Work instruction: Once you find the line containing "idades de los" in the data below, copy it and each following line exactly, up to and including the line containing "ional Materno Perinatal, cercano", and nothing else.
═════ Data supplied ═════
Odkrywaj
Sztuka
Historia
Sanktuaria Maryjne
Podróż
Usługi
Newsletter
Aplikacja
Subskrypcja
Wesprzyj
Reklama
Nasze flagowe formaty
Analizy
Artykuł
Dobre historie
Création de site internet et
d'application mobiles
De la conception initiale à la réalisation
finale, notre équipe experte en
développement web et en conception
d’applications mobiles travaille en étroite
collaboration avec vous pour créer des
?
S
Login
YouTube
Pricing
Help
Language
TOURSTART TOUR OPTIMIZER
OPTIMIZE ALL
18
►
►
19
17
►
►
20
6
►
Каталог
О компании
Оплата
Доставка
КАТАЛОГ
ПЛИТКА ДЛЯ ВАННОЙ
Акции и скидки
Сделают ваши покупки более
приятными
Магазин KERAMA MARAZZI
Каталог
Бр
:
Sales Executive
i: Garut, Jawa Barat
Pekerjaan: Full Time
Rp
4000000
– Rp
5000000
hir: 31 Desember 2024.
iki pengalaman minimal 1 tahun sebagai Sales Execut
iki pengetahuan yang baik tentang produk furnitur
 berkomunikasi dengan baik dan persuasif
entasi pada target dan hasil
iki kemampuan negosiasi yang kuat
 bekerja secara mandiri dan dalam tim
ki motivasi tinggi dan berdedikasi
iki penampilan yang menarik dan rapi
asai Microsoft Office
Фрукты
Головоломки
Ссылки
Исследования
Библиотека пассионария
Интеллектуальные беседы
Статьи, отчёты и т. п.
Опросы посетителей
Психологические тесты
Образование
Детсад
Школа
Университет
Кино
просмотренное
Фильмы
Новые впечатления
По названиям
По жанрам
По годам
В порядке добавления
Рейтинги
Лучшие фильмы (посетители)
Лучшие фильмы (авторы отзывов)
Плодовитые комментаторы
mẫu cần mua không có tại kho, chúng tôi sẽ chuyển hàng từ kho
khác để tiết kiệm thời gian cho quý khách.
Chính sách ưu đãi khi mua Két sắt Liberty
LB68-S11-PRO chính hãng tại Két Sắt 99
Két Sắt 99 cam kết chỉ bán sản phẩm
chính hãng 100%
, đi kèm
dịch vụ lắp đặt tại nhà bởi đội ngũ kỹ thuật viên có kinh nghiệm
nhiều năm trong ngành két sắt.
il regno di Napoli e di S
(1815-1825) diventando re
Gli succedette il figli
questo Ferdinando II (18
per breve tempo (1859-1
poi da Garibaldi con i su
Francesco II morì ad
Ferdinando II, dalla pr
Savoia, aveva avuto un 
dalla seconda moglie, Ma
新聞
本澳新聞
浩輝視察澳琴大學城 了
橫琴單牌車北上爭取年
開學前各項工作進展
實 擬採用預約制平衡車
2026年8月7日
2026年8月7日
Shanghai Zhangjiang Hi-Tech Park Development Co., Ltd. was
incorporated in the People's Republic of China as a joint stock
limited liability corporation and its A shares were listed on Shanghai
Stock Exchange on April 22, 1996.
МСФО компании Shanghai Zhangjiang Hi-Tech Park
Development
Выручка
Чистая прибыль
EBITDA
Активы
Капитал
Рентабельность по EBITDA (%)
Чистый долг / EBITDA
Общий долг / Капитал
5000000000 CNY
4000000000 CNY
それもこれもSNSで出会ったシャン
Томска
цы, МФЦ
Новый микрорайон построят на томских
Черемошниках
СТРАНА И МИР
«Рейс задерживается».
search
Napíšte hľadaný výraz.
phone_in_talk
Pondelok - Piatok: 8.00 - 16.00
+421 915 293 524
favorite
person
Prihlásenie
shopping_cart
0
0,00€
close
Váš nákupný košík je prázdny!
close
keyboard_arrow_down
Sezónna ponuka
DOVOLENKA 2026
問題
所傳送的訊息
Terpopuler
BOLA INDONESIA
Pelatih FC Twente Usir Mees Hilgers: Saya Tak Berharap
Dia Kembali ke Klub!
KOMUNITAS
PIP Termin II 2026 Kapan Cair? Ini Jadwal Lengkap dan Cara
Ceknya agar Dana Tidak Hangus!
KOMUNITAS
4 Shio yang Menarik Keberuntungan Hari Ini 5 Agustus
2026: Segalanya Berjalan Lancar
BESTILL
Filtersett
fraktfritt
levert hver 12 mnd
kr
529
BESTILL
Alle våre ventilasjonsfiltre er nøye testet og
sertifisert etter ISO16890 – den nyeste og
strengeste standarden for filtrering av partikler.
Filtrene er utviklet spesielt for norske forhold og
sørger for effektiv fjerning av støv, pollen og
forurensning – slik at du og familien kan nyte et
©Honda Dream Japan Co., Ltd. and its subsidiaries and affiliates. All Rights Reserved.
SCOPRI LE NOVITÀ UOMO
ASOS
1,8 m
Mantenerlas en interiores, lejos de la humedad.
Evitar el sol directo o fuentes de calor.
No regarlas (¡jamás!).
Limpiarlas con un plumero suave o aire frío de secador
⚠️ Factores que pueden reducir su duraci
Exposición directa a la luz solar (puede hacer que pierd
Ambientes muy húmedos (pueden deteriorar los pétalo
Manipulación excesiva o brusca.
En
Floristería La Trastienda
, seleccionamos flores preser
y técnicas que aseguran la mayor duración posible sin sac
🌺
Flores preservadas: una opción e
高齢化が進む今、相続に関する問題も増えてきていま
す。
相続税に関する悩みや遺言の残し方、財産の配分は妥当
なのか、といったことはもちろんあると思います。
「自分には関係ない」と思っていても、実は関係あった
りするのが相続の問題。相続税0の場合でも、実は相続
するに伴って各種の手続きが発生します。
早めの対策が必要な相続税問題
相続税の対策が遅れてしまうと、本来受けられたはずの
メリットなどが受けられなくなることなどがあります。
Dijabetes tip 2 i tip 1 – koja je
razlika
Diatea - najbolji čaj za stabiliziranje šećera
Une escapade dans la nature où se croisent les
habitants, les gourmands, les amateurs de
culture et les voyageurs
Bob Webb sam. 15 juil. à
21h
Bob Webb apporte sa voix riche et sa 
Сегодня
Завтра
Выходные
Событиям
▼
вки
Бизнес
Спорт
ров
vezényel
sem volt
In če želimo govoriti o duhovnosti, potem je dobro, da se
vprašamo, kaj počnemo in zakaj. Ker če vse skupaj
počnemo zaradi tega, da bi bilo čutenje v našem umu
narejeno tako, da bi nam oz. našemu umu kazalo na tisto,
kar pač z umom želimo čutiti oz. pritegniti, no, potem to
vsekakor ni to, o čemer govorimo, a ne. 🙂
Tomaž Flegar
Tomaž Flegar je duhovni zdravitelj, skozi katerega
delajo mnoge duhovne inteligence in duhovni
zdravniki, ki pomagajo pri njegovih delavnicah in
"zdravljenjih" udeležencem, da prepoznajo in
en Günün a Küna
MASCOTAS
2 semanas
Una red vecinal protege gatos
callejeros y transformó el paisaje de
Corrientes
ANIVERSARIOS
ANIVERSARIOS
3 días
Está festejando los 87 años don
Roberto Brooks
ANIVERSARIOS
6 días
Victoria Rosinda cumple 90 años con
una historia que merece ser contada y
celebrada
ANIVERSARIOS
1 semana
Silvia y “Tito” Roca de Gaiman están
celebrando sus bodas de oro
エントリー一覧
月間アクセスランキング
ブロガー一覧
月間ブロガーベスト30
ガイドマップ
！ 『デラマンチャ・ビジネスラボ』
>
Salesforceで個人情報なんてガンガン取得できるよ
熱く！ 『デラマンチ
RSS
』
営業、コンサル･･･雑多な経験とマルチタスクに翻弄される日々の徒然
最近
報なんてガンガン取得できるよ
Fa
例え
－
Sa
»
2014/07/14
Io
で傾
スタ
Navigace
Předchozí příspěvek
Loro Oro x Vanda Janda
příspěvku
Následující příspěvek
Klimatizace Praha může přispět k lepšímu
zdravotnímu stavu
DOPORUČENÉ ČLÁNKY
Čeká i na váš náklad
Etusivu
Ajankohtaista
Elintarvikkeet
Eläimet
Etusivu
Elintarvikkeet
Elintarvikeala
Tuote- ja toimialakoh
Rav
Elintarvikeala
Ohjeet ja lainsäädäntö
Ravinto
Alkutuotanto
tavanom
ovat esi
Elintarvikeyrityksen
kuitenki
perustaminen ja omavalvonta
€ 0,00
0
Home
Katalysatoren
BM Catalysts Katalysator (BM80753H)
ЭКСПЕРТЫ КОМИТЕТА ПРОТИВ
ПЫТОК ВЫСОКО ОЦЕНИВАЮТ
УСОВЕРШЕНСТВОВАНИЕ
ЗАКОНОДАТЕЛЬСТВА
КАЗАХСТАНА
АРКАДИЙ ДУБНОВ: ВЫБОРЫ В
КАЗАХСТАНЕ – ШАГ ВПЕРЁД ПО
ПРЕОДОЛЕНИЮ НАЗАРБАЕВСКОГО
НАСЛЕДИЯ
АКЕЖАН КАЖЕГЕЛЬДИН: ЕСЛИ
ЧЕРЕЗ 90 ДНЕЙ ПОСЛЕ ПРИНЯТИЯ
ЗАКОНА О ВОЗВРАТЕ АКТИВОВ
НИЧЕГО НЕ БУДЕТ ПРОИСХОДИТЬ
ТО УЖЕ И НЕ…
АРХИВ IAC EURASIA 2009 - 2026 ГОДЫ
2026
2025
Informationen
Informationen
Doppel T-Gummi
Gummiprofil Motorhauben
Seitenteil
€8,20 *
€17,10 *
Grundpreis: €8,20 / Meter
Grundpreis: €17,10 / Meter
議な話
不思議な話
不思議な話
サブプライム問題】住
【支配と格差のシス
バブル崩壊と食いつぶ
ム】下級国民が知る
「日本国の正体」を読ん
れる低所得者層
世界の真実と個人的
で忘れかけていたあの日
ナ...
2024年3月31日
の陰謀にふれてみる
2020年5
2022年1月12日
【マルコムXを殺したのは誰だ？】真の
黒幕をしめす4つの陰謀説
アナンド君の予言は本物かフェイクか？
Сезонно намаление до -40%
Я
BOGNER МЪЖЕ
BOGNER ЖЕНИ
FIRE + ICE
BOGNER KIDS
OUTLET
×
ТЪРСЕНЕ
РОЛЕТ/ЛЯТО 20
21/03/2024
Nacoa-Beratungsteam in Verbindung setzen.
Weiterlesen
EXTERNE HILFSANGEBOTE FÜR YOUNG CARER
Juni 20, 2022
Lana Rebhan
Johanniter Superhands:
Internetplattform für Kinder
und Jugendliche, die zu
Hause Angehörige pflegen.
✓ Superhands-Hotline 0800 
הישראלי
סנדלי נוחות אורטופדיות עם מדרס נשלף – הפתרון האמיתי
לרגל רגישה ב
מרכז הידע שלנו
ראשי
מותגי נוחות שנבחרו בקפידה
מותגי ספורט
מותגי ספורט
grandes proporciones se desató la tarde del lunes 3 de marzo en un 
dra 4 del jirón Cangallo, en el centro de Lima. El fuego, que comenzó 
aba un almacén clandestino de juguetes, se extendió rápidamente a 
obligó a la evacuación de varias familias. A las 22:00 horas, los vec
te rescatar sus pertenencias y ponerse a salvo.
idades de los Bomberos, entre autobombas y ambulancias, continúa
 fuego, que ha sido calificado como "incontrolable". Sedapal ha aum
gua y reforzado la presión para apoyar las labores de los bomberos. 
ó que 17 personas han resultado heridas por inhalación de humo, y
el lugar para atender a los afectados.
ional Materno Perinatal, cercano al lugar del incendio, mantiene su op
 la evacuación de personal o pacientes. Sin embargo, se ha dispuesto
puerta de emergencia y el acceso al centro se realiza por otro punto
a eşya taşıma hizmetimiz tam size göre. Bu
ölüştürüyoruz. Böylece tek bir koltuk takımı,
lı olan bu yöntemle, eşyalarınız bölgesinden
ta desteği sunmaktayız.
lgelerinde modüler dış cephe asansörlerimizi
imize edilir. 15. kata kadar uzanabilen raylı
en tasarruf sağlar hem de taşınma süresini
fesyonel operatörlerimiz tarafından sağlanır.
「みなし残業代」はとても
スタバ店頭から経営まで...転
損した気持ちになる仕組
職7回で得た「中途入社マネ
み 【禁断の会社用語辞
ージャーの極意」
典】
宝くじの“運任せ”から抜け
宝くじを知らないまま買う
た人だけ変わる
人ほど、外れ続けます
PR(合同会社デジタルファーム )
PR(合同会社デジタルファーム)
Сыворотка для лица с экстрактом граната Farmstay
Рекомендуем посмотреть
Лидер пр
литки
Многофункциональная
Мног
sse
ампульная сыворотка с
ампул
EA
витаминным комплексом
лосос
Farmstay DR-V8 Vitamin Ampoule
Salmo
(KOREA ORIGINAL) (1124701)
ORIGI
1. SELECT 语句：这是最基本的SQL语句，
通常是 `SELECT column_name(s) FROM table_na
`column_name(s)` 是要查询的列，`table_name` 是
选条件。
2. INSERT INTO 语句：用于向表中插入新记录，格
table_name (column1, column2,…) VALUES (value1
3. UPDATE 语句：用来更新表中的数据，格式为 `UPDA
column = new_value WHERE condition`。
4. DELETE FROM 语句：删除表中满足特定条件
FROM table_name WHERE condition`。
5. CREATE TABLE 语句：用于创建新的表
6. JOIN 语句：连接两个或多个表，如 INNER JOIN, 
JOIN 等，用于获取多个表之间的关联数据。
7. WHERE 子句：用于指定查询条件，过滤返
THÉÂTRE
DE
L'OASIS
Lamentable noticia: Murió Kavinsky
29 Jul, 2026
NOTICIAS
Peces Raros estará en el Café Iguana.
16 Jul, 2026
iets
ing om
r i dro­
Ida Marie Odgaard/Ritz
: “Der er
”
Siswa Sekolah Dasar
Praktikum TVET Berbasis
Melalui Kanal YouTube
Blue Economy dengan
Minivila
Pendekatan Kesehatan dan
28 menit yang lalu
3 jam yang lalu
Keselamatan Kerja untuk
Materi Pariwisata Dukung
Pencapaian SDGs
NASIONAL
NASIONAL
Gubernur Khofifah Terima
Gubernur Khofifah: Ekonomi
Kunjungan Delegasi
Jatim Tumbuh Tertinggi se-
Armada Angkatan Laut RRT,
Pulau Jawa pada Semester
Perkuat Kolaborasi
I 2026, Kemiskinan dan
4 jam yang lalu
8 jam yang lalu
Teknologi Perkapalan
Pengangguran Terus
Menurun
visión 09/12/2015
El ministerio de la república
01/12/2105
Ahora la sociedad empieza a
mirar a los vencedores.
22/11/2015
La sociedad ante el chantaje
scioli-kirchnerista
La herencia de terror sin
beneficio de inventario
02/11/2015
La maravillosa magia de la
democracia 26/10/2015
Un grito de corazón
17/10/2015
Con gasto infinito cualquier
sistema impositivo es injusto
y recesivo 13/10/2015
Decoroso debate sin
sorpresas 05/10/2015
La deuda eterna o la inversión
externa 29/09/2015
═════
Written reply:
idades de los Bomberos, entre autobombas y ambulancias, continúa
 fuego, que ha sido calificado como "incontrolable". Sedapal ha aum
gua y reforzado la presión para apoyar las labores de los bomberos. 
ó que 17 personas han resultado heridas por inhalación de humo, y
el lugar para atender a los afectados.
ional Materno Perinatal, cercano al lugar del incendio, mantiene su op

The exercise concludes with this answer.